It was impossible to learn the secret clauses of the Tripartite Pact, but there was little doubt that it abounded in unpublished preambles and protocols, the usual appendixes of wartime pacts concluded between belligerents and their seemingly neutral allies. When I tried to draw out Nomura on this particular subject, he protested both ignorance and innocence and assured me that there was nothing in the pact beyond what met the eye.
But co-operation between Germany and Japan was becoming close, not only in the political but also in the military sphere. From confidential information direct from our agents in Germany we learned that a huge Japanese military mission was being sent to Germany---but what astonished me was the fact that it was led by a flag officer of the Japanese Nomura, Admiral Naokuni Nomura. This, then, was the game Japan was playing, symbolized even in the coincidental identity of names: One Nomura was sent to the United States to talk of peace, while another Nomura was sent to Germany to discuss war. Naokuni Nomura, our intelligence agents reported, made no secret of his sympathies. In fact, his actions in the Reich revealed that he had considered himself an active ally of the Germans in their war against Britain. He even participated in an operational cruise of a German submarine and was temporarily in command during the sinking of a British merchantman--without warning. In a sense, his trip was a shopping expedition, the Japanese trying to buy up as many German military inventions and secret weapons as possible. The Nazis, hoping to gain Japan as an active but neutral ally, obliged them by opening up all their arsenals and supplying everything the Japanese wanted. The shopping list of Naokuni Nomura was revealing enough in itself. It was no shopping list for peace. It was a harbinger of imminent war.
The German plans did not envisage Japan engaged in war against the United States. Hitler hoped to gain Japanese support for his war against the Soviet Union, a hope that was intensified a few months later when he discovered that Russian troops from the Far Eastern army were participating in the Battle of Rostov in Nov. 1941.
His ambassador to Tokyo had been sending Hitler conflicting and contradictory reports, which were extremely vague about Japanese intentions, causing an entry in the official war diary referring to "the Japanese enigma." He hoped, however, that even a neutral Japan closely allied with Germany would remain a potential threat to the Far Eastern flank of the endless Russian front. In this hope, he had staged an elaborate hoax on Oct. 7, 1941, proclaiming the Russian campaign virtually ended and the Red Army definitely broken. This hoax was intended to be at the expense of the Japanese, to lure them into the war against the Soviet Union by creating the impression that in view of the Russian collapse, a Far Eastern war would be an easy task for Japan.
But the Japanese, however, had different plans; and while they did everything in their power to keep the German-Japanese alliance at work, they did not share their secrets with the Nazis. When, on Dec. 7th, 1941, the Pearl Harbor attack became known at Hitler's headquarters, the following entry was made in the war diary: "The heavy veil which concealed Japanese intentions until today has now fallen. Japan attacked the United States and Great Britain." A special conference was called for the same afternoon at which Hitler gave vent to his disappointment in no uncertain terms. There can be no doubt that he was unaware of Japanese intentions to attack the United States; that he fully disapproved of the attack; and, thirdly, that he regarded the Japanese decision as greatly prejudicial to his own war plans.
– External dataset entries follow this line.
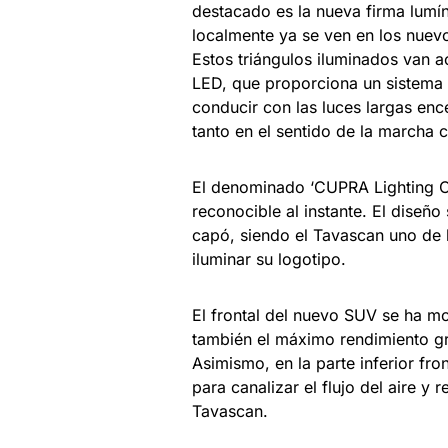
destacado es la nueva firma lumín
localmente ya se ven en los nuevo
Estos triángulos iluminados van
LED, que proporciona un sistema 
conducir con las luces largas enc
tanto en el sentido de la marcha 
El denominado ‘CUPRA Lighting C
reconocible al instante. El diseñ
capó, siendo el Tavascan uno de 
iluminar su logotipo.
El frontal del nuevo SUV se ha mo
también el máximo rendimiento gr
Asimismo, en la parte inferior fro
para canalizar el flujo del aire y 
Tavascan.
A report of my conversation with Ambassador Nomura in Feb. 1941 was prepared for Admiral Harold R. Stark, Chief of Naval Operations. A copy was sent to Admiral Husband E. Kimmel, who had by then replaced Admiral Richardson as commander in chief of the United States fleet. To Admiral Kimmel I wrote:
"It is my opinion that a new situation has developed which might or might not affect previous estimates."
There was no answer to this note, but Admiral Stark acknowledged my report by writing:
"I am more than grateful for your report of the conversations with the new Japanese Ambassador. It is intensely interesting and illuminating. I sent the original to the President and copies to ONI, Secretary Hull, and Secretary Frank Knox, many thanks."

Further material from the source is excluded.